How Not to Behave in China: A Guide to Travellers Etiquette

The culture in China will likely be very different than what you are used to, so here are some helpful tips on how to conduct yourself.

First time visitors to China are often overcome with a crippling case of culture shock. For someone from another country, China can feel like a strange and bizarre world where everything is topsy-turvy and upside down. It will be a challenge to adapt to so many new cultural behaviors at once, so it is a good idea to be prepared before travelling to China and become as knowledgeable as possible about all of the different local customs.

shanghai china

Most Chinese people will be very understanding with foreigners who are not quite sure of the proper etiquette, and will give you the benefit of the doubt. However, it shows respect if you take the time to obey local customs, and it will help you be a good guest during your visit to China.

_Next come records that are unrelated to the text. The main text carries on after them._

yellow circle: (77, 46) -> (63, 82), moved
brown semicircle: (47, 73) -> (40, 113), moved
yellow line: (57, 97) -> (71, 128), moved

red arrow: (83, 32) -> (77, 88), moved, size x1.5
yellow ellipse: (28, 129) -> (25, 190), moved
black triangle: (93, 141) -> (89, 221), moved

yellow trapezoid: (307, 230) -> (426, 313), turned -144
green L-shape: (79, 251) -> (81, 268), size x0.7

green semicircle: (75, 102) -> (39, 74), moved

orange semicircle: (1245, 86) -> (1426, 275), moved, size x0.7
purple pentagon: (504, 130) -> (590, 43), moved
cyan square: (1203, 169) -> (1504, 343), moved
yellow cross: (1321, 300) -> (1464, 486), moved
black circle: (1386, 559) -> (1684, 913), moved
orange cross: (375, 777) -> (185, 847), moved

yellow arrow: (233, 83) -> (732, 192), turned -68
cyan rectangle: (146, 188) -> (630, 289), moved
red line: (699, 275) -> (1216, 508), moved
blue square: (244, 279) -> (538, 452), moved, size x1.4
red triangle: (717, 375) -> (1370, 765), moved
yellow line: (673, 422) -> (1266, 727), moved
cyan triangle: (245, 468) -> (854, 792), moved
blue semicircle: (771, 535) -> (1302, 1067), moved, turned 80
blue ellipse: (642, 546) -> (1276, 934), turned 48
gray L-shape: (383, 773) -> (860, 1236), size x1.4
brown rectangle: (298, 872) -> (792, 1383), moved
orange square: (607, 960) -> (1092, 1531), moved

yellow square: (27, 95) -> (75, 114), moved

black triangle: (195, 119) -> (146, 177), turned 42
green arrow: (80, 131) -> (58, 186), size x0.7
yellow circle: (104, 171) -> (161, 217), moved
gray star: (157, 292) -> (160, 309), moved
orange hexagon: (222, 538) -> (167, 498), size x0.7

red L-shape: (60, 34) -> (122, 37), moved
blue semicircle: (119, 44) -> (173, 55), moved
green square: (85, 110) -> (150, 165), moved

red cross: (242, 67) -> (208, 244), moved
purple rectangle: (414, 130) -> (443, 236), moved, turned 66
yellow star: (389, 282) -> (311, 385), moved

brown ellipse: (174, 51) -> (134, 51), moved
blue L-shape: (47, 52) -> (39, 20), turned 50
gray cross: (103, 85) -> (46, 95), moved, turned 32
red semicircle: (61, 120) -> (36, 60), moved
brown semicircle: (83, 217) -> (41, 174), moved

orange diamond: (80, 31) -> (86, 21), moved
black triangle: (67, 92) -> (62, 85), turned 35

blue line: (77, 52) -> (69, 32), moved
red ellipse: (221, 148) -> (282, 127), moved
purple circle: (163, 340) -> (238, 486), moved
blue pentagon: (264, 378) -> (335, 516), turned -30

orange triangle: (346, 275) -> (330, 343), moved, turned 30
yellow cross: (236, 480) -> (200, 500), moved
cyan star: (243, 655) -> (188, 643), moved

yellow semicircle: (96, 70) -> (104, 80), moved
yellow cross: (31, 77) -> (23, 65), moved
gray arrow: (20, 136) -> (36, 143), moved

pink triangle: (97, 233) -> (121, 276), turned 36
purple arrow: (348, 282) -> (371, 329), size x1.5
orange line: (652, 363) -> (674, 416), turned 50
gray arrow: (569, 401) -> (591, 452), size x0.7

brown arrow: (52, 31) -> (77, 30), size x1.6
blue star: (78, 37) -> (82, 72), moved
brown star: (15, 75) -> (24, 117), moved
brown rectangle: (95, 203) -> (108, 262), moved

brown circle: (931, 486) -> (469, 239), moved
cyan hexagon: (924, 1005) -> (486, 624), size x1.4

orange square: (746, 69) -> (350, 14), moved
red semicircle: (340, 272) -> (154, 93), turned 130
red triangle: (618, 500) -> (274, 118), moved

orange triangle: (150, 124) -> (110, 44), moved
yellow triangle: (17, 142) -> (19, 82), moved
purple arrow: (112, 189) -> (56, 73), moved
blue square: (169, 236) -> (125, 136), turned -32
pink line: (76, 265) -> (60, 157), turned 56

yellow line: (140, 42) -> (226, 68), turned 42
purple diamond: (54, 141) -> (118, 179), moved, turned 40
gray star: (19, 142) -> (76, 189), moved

Here are some tips regarding local customs and culture in China which will help you understand behavior in this country:

  • Don’t get upset if you don’t have too much room to yourself in a public space. China is one of the most populated countries in the world, and many Chinese are used to living very close together in cramped quarters. As a result, they will have a much smaller “personal space bubble” than you might have. If you feel like your personal privacy is being invaded, it is not likely that someone is being rude, it is just that they are used to this level of closeness.
  • Don’t get offended or be shocked if you see someone spitting brazenly in the street. In Chinese medicine, swallowing phlegm is thought to be harmful to your health, and so Chinese people will spit it out instead whether they are on a street, in a shop, on a bus, or in a restaurant. It can be a bit disgusting to get used to, but remember that it is normal in this culture and so there is little point letting it offend you.
  • Don’t worry too much about second hand smoke. Smoking is also very common all over China, and “no smoking” areas do not really exist. Larger and more touristic cities such as Beijing will have no smoking areas in their restaurants, but most other local places will not.
  • Don’t stick your chopsticks straight up in the bowl when eating rice. It is bad luck because it resembles the incense sticks that are offered to the dead. Also, it is rude to lick your chopsticks or use them to gesture or point at people.
  • Don’t be surprised if someone stares directly at you. It is usually just out of sheer curiosity because you are a foreigner.
  • Don’t hug someone you have just met. Although this might be appropriate in Western culture, it will be seen as too forward in China. Opt for a friendly handshake instead, and stand up from the table when greeting someone new.
  • Don’t get uncomfortable if your new Chinese acquaintance starts asking you personal questions about how much money you make, how many children you have, or why you are not married. These “nosy” questions are just not considered rude in Chinese culture.
  • Don’t talk about the government, or imply any criticism against it. This could turn into a very testy subject and could result in you getting the stony silent treatment.

Remember these important cultural tips, and you are on your way to navigating the complexities of Chinese culture and truly connecting with this fascinating country!